Imam Malik mengatakan:
لا يغسل المسلم والده إذا مات الوالد كافرا , ولا يتبعه ، ولا يدخله قبره ، إلا أن يخشى أن يضيع : فيواريه
Seorang muslim tidak boleh memandikan ayahnya, jika ayahnya mati kafir, tidak boleh mengiringi mayatnya, dan tidak boleh pula memasukkannya ke kuburan. Kecuali jika dia khawatir mayitnya tidak terurus, maka dia boleh menguburkannya. (Al-Mudawanah: 1/261).
Dalam Syarah Muntaha Al-Iradat dijelaskan maksud Imam Malik di atas,
( ولا يغسّل مسلم كافرا ) للنهي عن موالاة الكفار ، ولأن فيه تعظيما وتطهيرا له ، فلم يجز ؛ كالصلاة عليه
“Orang muslim tidak boleh memandikan orang kafir”, karena adanya larangan untuk memberikan loyalitas kepada orang kafir. Karena hal itu termasuk mengagungkan dan mensucikannya, karena itu, perbuatan ini tidak dibolehkan. Sebagaimana tidak boleh menshalati mayatnya. (Syarh Muntaha Al-Iradat, 1/347).

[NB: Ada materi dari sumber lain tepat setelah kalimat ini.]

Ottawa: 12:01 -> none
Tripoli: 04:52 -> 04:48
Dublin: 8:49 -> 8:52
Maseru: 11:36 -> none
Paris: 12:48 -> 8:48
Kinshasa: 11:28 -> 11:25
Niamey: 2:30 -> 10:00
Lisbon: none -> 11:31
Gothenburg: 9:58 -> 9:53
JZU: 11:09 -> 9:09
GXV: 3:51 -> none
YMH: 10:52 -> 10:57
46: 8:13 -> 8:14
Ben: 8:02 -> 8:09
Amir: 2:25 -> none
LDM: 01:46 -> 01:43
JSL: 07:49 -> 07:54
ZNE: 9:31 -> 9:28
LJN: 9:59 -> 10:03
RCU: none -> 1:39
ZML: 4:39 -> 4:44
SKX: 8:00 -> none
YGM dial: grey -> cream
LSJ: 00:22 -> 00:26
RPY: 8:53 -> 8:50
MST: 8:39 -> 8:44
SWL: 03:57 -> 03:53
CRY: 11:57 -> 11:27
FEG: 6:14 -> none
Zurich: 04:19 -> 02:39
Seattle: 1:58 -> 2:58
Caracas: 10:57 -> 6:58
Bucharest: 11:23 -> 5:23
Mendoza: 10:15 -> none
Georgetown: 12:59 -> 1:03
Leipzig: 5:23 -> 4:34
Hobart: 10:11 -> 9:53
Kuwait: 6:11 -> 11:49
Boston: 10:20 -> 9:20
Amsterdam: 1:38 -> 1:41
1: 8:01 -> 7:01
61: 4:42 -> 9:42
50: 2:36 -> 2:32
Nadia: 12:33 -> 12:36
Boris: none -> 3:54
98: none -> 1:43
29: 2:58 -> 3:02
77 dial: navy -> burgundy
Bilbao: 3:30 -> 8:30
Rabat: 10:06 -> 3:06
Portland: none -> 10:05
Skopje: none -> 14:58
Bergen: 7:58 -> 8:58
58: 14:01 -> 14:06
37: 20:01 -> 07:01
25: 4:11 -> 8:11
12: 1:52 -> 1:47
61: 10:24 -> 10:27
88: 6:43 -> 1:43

Dalam Kasyaful Qana’ dinyatakan,
ويحرم أن يغسل مسلم كافرا ، ولو قريبا ، أو يكفنه ، أو يصلي عليه ، أو يتبع جنازته ، أو يدفنه ) ؛ لقوله تعالى : ( يا أيها الذين آمنوا لا تتولوا قوما غضب الله عليهم ) وغَسلُهم ونحوه : تولٍّ لهم ، ولأنه تعظيم لهم ، وتطهير ؛ فأشبه الصلاة عليه ... ( إلا أن لا يجد من يواريه غيره ، فيوارَى عند العدم )
Seorang muslim diharamkan memandikan orang kafir, meskipun dia kerabat dekat. Dilarang pula mengkafani, menshalati mayatnya, mengikuti jenazahnya atau menguburkannya. Berdasarkan firman Allah, yang artinya: “Hai orang-orang yang beriman, janganlah kalian memberikan wala’ (loyalitas) kepada kaum yang dimurkai oleh Allah”. Sementara memandikan mayit dan semacamnya, termasuk memberikan loyalitas kepadanya. Karena mengandung unsur; mengagungkan dan mensucikan mereka. Ststusnya seperti menshalati mereka.. kecuali jika tidak ada orang lain yang menguburkannya maka keluarganya harus menguburkannya. (Kasyaful Qana’, 2/123).
Allahu a’lam
Referensi:
Al-Farqu wa Al-Bayan, baina mawaddah al-kafir wa al-ihsan ilaihi, Dr. Shal bin Rifa Al-Utaibi, Jami’ah Malik Saud, KSA.